Receiving news of an emergency, Tinker Bell and Clarion return to the border and find that the snow-maker has been collecting ice from the stream, generating snow and causing a blizzard. Tinker Bell and her friends free the snow-maker, but a freeze that will engulf Pixie Hollow begins to spread, and will eventually reach the Pixie Dust tree. Tinker Bell notices that a Periwinkle flower that Periwinkle had covered in frost is still alive and flies to the Woods. As she approaches the winter fairies, Tinker Bell wings freeze and she crashes. Periwinkle’s friends explain that frost keeps the warm air inside like a blanket and they return to the pixie dust tree to cover it in frost. They are joined by Milori, who brings reinforcements, and all the winter fairies work to frost as much of the warm seasons as possible. As the freeze approaches, Lord Milori warns the warm fairies to take cover, including Clarion whom he gives his cape, revealing one of his wings is broken.

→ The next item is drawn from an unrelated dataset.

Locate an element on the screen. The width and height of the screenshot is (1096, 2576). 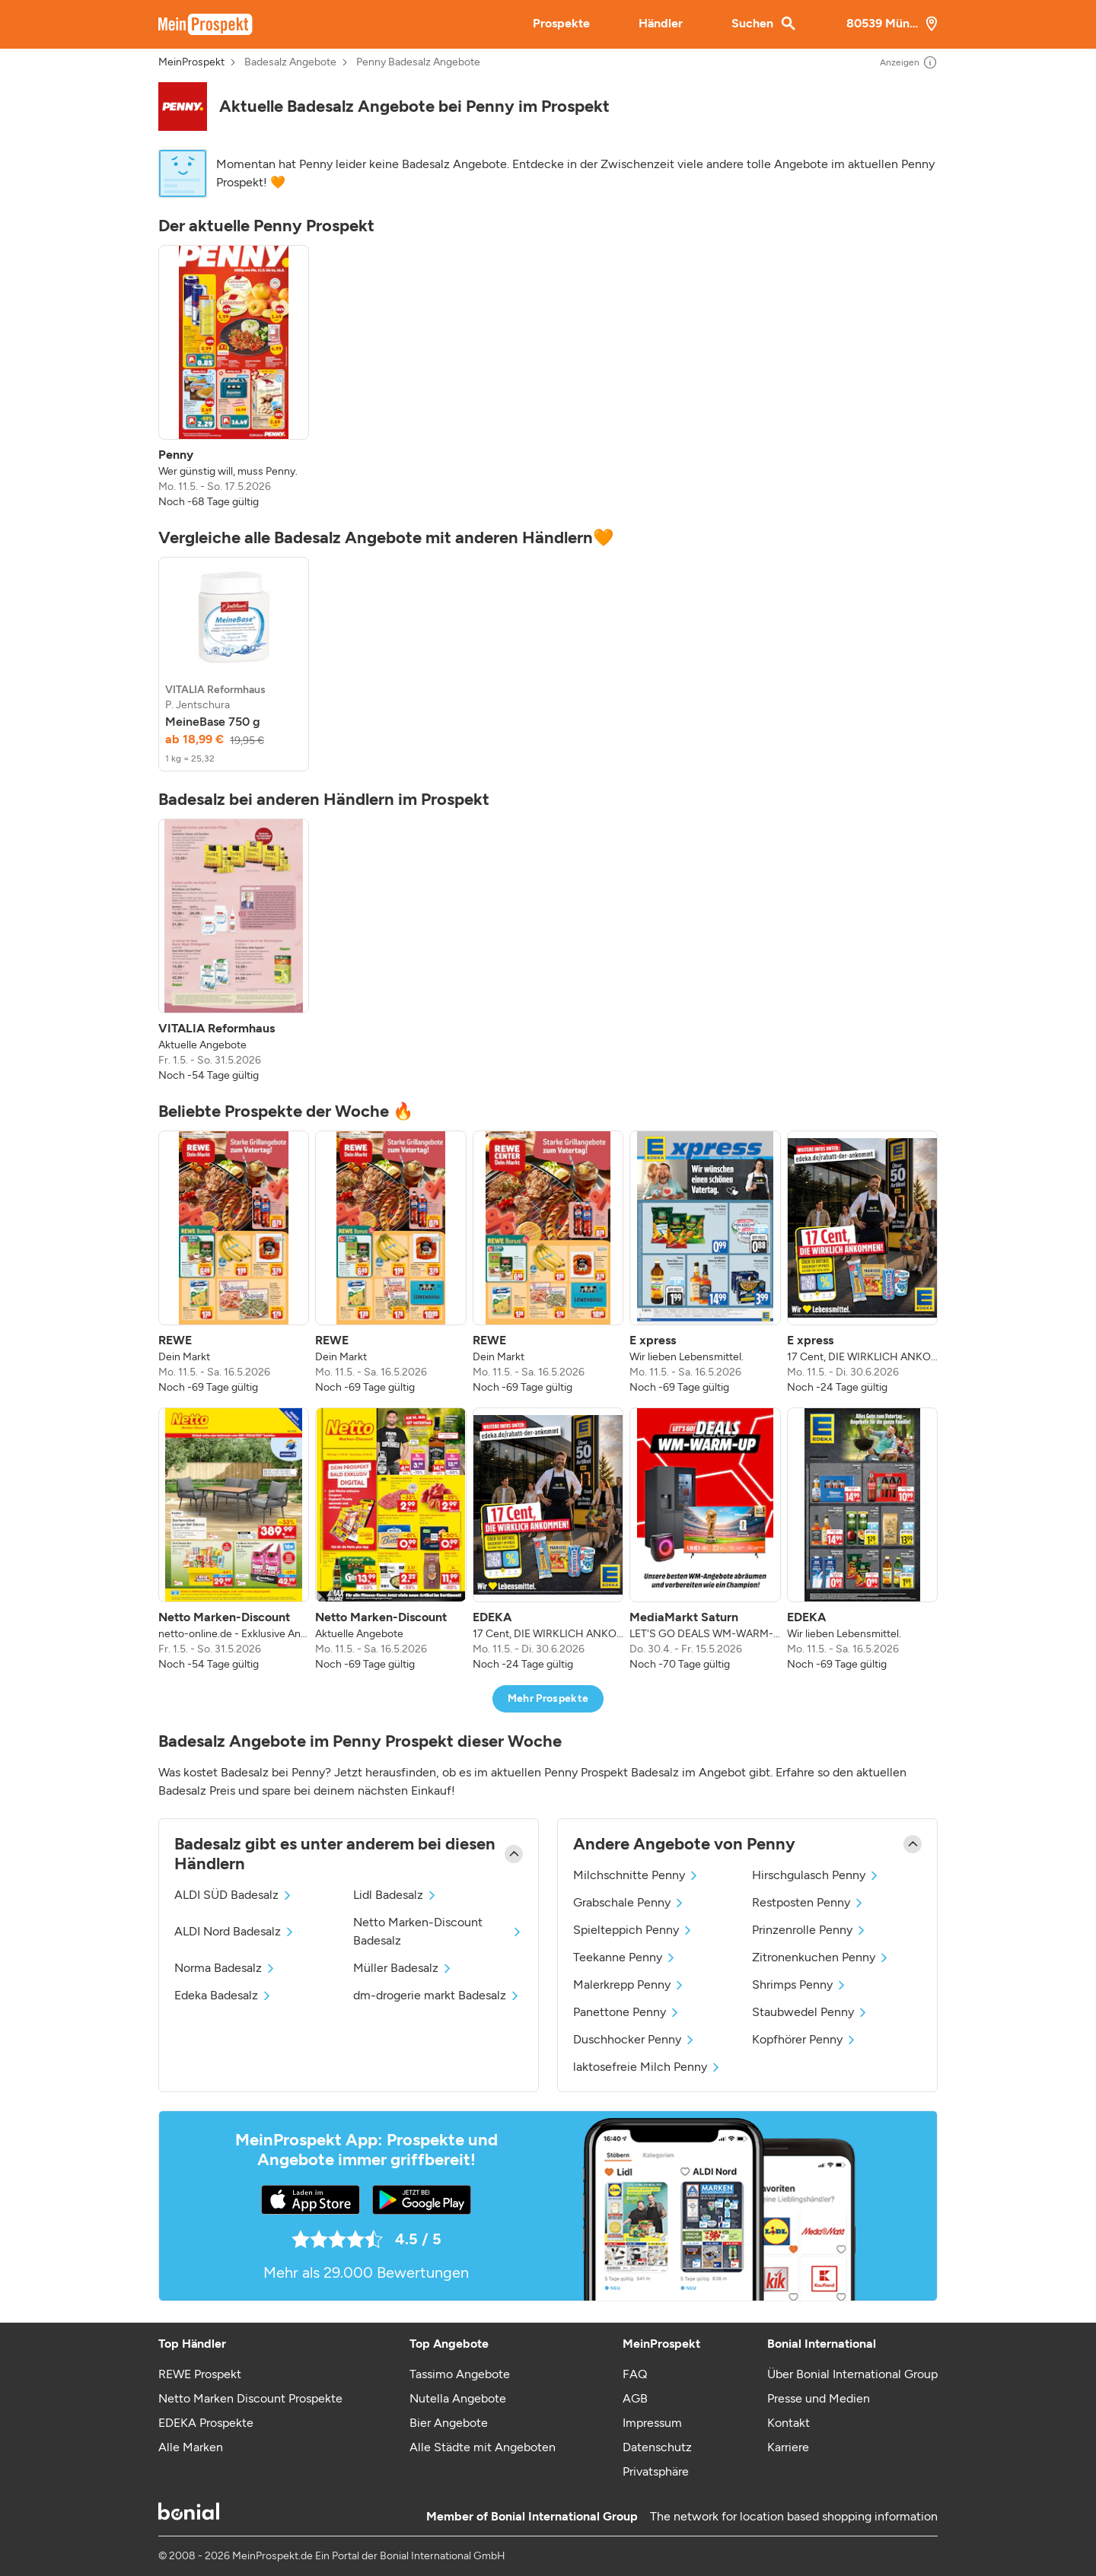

The freeze subsides, the Tree is safe, and the fairies celebrate. However, Tinker Bell reveals that she broke a wing while flying to the Woods earlier. As the sisters say goodbye, Tinker Bell and Periwinkle’s wings touch and the broken wing heals. Clarion and Milori kiss, revealing themselves as the lovers from the story. The warm fairies can cross over the border by having their wings frosted and the two sisters never have to be apart again.

==Voice cast==

- Mae Whitman as Tinker Bell, a tinker fairy and Periwinkle's twin sister.
- Lucy Hale as Periwinkle, a frost fairy and Tinker Bell's twin sister.
- Timothy Dalton as Lord Milori, leader of the Winter fairies.
- Jeff Bennett as:
  - Dewey, a frost fairy and keeper of the Winter Woods.
  - Clank, a large tinker fairy.
- Lucy Liu as Silvermist, a water fairy.
- Raven-Symoné as Iridessa, a light fairy.
- Megan Hilty as Rosetta, a garden fairy.
- Pamela Adlon as Vidia, a fast-flying fairy.
- Angela Bartys as Fawn, an animal fairy.
- Debby Ryan as Spike, a frost fairy and Periwinkle's best friend.
- Grey DeLisle as Gliss, a frost fairy and Periwinkle's secondary best friend.
- Rob Paulsen as Bobble, a wispy tinker fairy with large glasses and Clank's best friend.
- Jane Horrocks as Fairy Mary, the overseer of all tinker fairies.
- Jodi Benson as Healing Fairy.
- Kari Wahlgren as Receptionist.
- Thomas Lennon as Reading Fairy.
- Benjamin Diskin as Slush, a Glacier Fairy.
- Kathy Najimy as The Minister of Summer.
- John DiMaggio as The Minister of Autumn.
- Steve Valentine as The Minister of Spring.
- Dee Bradley Baker as:
  - Cheese
  - Fiona
- Anjelica Huston as Queen Clarion, the queen of all Pixie Hollow.
- Matt Lanter as Sled, a frost fairy and Periwinkle's friend.

==Release==
The film was given a limited theatrical release in the United States between August 31, 2012, and September 13, 2012. It was released on DVD and Blu-ray on October 23, 2012. It was the first film in the Disney Fairies franchise that was released in 3D. The Blu-ray, Blu-ray 3D, DVD releases also include the short film Pixie Hollow Games as a "Bonus Adventure".

The film was released theatrically in many countries and grossed $67,084,376 worldwide.

== Reception ==
Peter Bradshaw of The Guardian rated it 2/5 stars and called it "machine-tooled for the tweenie sleepover market". Mark Adams of Screen Daily suggested that young children may enjoy it though they are unlikely to be impressed.

Review aggregation website Rotten Tomatoes surveyed 21 reviews of the film and found 62% of them to be positive, with an average rating of 5.4/10.

== Soundtrack ==

"The Great Divide" is sung by the McClain Sisters.